▶ [EXERCISE GOAL]: Write out every line below that contains "Book".

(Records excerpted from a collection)
*** Begin section ***

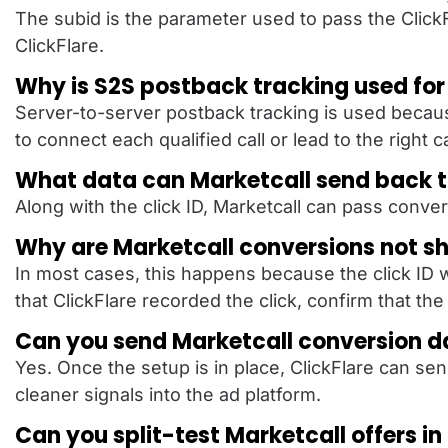
The subid is the parameter used to pass the ClickFla
ClickFlare.
Why is S2S postback tracking used for
Server-to-server postback tracking is used because
to connect each qualified call or lead to the right 
What data can Marketcall send back t
Along with the click ID, Marketcall can pass conve
Why are Marketcall conversions not sh
In most cases, this happens because the click ID w
that ClickFlare recorded the click, confirm that t
Can you send Marketcall conversion d
Yes. Once the setup is in place, ClickFlare can s
cleaner signals into the ad platform.
Can you split-test Marketcall offers in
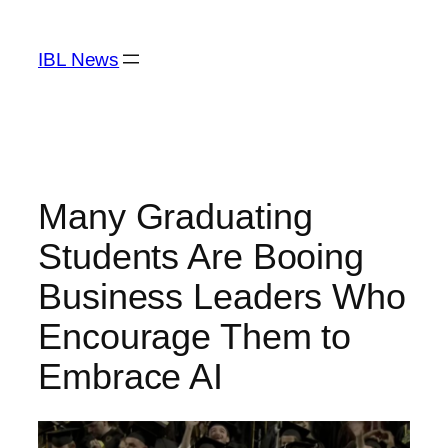
Skip
to
IBL News
content
Many Graduating
Students Are Booing
Business Leaders Who
Encourage Them to
Embrace AI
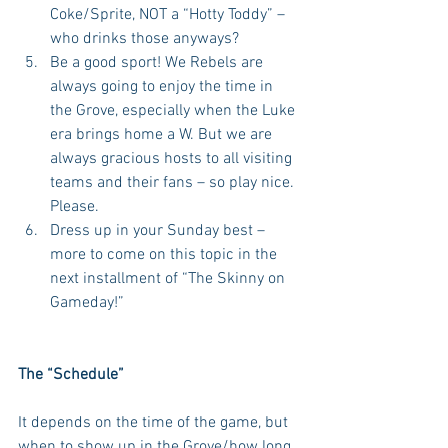
Coke/Sprite, NOT a “Hotty Toddy” – 
who drinks those anyways?  
Be a good sport! We Rebels are 
always going to enjoy the time in 
the Grove, especially when the Luke 
era brings home a W. But we are 
always gracious hosts to all visiting 
teams and their fans – so play nice. 
Please.  
Dress up in your Sunday best – 
more to come on this topic in the 
next installment of “The Skinny on 
Gameday!” 
The “Schedule”
It depends on the time of the game, but 
when to show up in the Grove/how long 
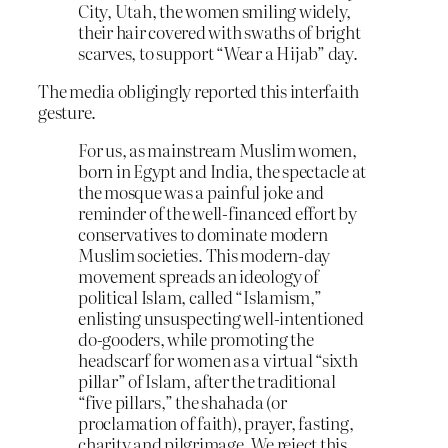
City, Utah, the women smiling widely,
their hair covered with swaths of bright
scarves, to support “Wear a Hijab” day.
The media obligingly reported this interfaith
gesture.
For us, as mainstream Muslim women,
born in Egypt and India, the spectacle at
the mosque was a painful joke and
reminder of the well-financed effort by
conservatives to dominate modern
Muslim societies. This modern-day
movement spreads an ideology of
political Islam, called “Islamism,”
enlisting unsuspecting well-intentioned
do-gooders, while promoting the
headscarf for women as a virtual “sixth
pillar” of Islam, after the traditional
“five pillars,” the shahada (or
proclamation of faith), prayer, fasting,
charity and pilgrimage. We reject this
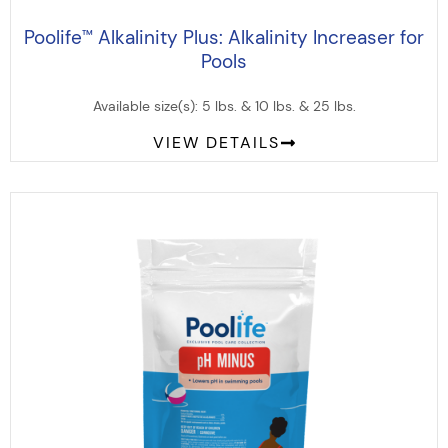
Poolife
Alkalinity Plus: Alkalinity Increaser for
™
Pools
Available size(s): 5 lbs. & 10 lbs. & 25 lbs.
VIEW DETAILS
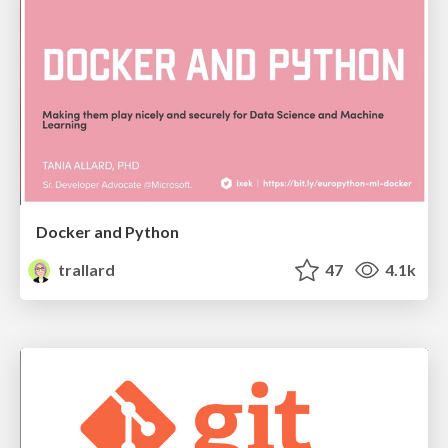
Docker and Python
trallard
47
4.1k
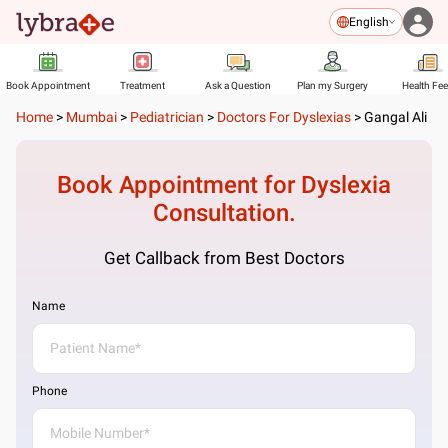
English
Book Appointment
Treatment
Ask a Question
Plan my Surgery
Health Fe
Home
>
Mumbai
>
Pediatrician
>
Doctors For Dyslexias
>
Gangal Ali
Book Appointment for
Dyslexia
Consultation.
Get Callback from Best Doctors
Name
Phone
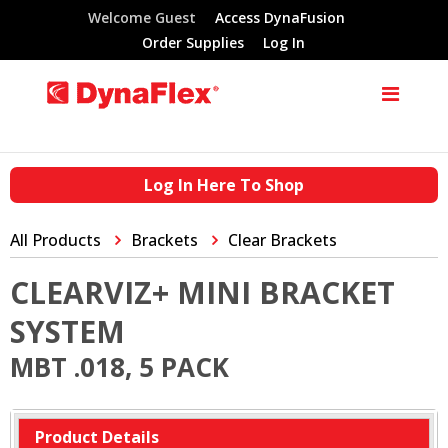
Welcome Guest
Access DynaFusion
Order Supplies
Log In
Log In Here To Shop
All Products
Brackets
Clear Brackets
CLEARVIZ+ MINI BRACKET
SYSTEM
MBT .018, 5 PACK
Product Details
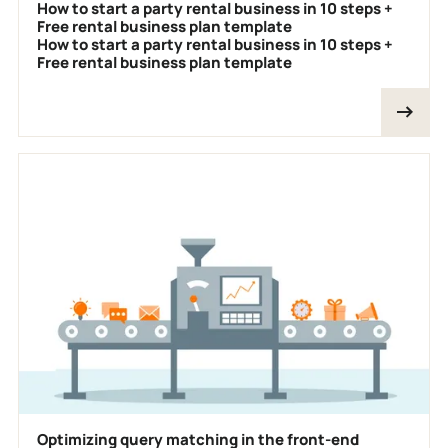
How to start a party rental business in 10 steps +
Free rental business plan template
How to start a party rental business in 10 steps +
Free rental business plan template
Optimizing query matching in the front-end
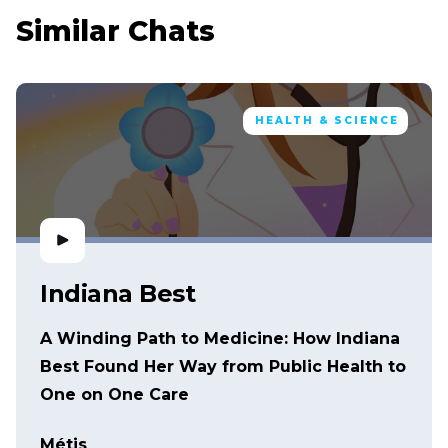
Similar Chats
HEALTH & SCIENCE
Indiana Best
A Winding Path to Medicine: How Indiana
Best Found Her Way from Public Health to
One on One Care
Métis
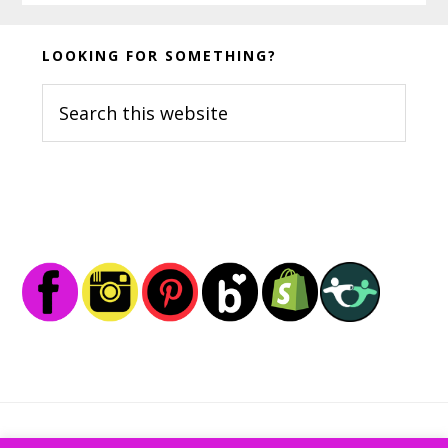
Before
LOOKING FOR SOMETHING?
Footer
Search
this
website
Footer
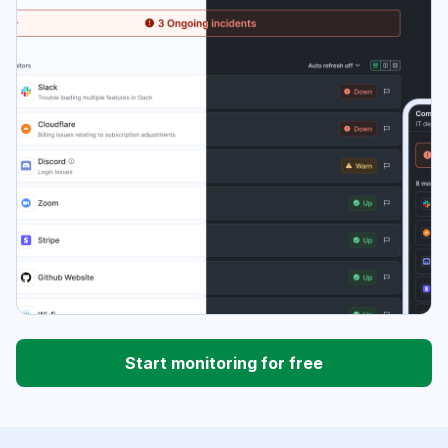
Start monitoring for free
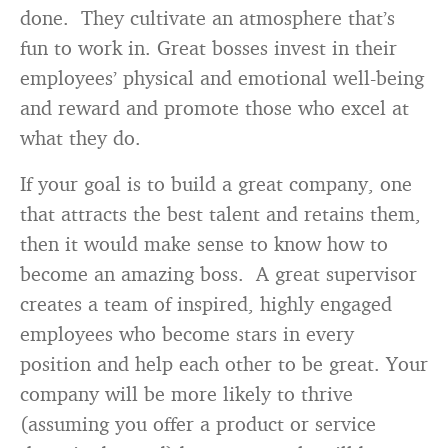
done. They cultivate an atmosphere that’s
fun to work in. Great bosses invest in their
employees’ physical and emotional well-being
and reward and promote those who excel at
what they do.
If your goal is to build a great company, one
that attracts the best talent and retains them,
then it would make sense to know how to
become an amazing boss. A great supervisor
creates a team of inspired, highly engaged
employees who become stars in every
position and help each other to be great. Your
company will be more likely to thrive
(assuming you offer a product or service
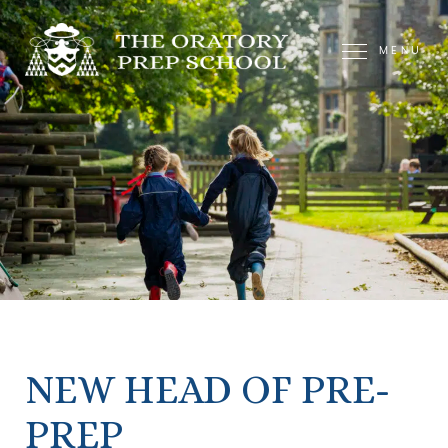
MENU
NEW HEAD OF PRE-
PREP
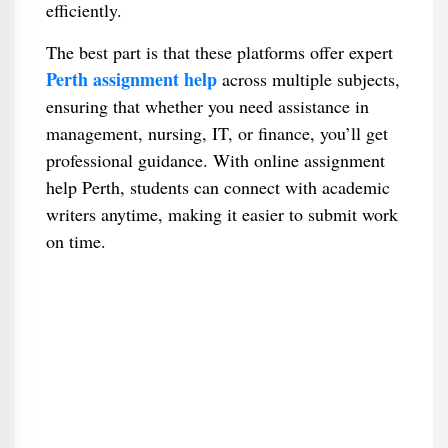
efficiently.
The best part is that these platforms offer expert
Perth assignment help
across multiple subjects,
ensuring that whether you need assistance in
management, nursing, IT, or finance, you’ll get
professional guidance. With online assignment
help Perth, students can connect with academic
writers anytime, making it easier to submit work
on time.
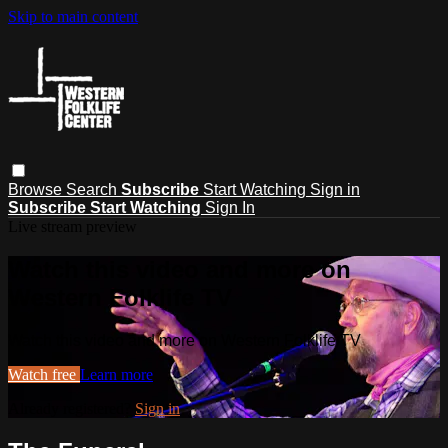
Skip to main content
Browse
Search
Subscribe
Start Watching
Sign in
Subscribe
Start Watching
Sign In
Live stream preview
Watch this video and more on
Western Folklife TV
Watch this video and more on Western Folklife TV
Watch free
Learn more
Already registered?
Sign in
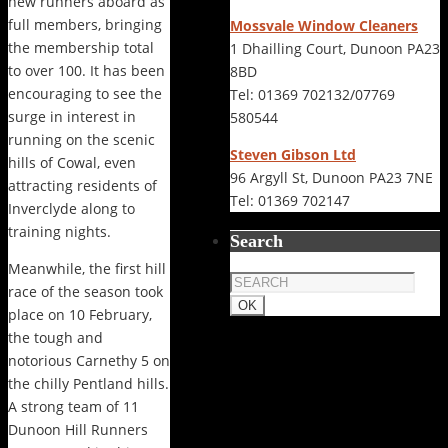
new runners aboard as
full members, bringing
Mossvale Window Cleaners
the membership total
1 Dhailling Court, Dunoon PA23
to over 100. It has been
8BD
encouraging to see the
Tel: 01369 702132/07769
surge in interest in
580544
running on the scenic
Steven Gibson Ltd
hills of Cowal, even
96 Argyll St, Dunoon PA23 7NE
attracting residents of
Tel: 01369 702147
Inverclyde along to
training nights.
Search
Meanwhile, the first hill
race of the season took
place on 10 February,
the tough and
notorious Carnethy 5 on
the chilly Pentland hills.
A strong team of 11
Dunoon Hill Runners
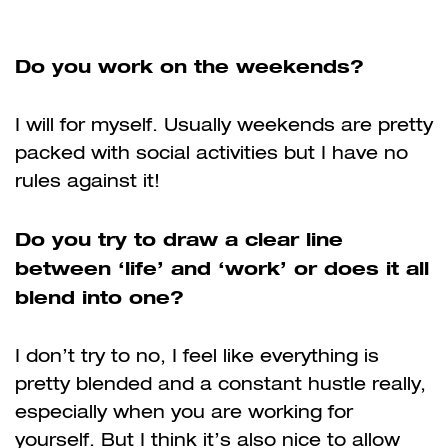
Do you work on the weekends?
I will for myself. Usually weekends are pretty
packed with social activities but I have no
rules against it!
Do you try to draw a clear line
between ‘life’ and ‘work’ or does it all
blend into one?
I don’t try to no, I feel like everything is
pretty blended and a constant hustle really,
especially when you are working for
yourself. But I think it’s also nice to allow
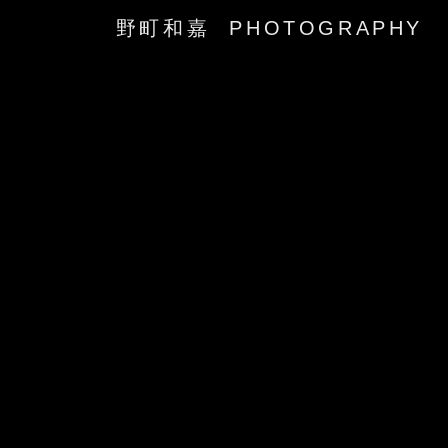
野町和嘉 PHOTOGRAPHY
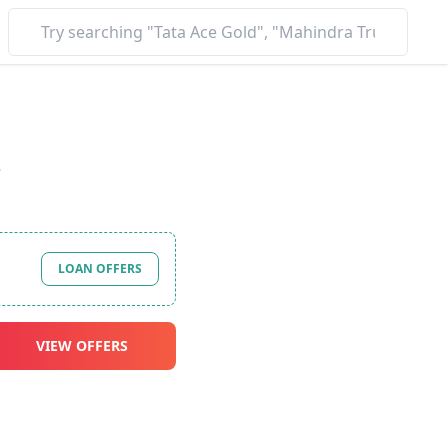
*
LOAN OFFERS
VIEW OFFERS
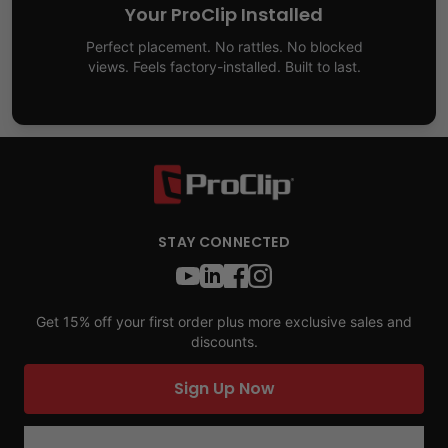
Your ProClip Installed
Perfect placement. No rattles. No blocked
views. Feels factory-installed. Built to last.
STAY CONNECTED
Get 15% off your first order plus more exclusive sales and
discounts.
Sign Up Now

*** End section ***

▶ [SOLUTION]:
Book Appointment
Book Appointment for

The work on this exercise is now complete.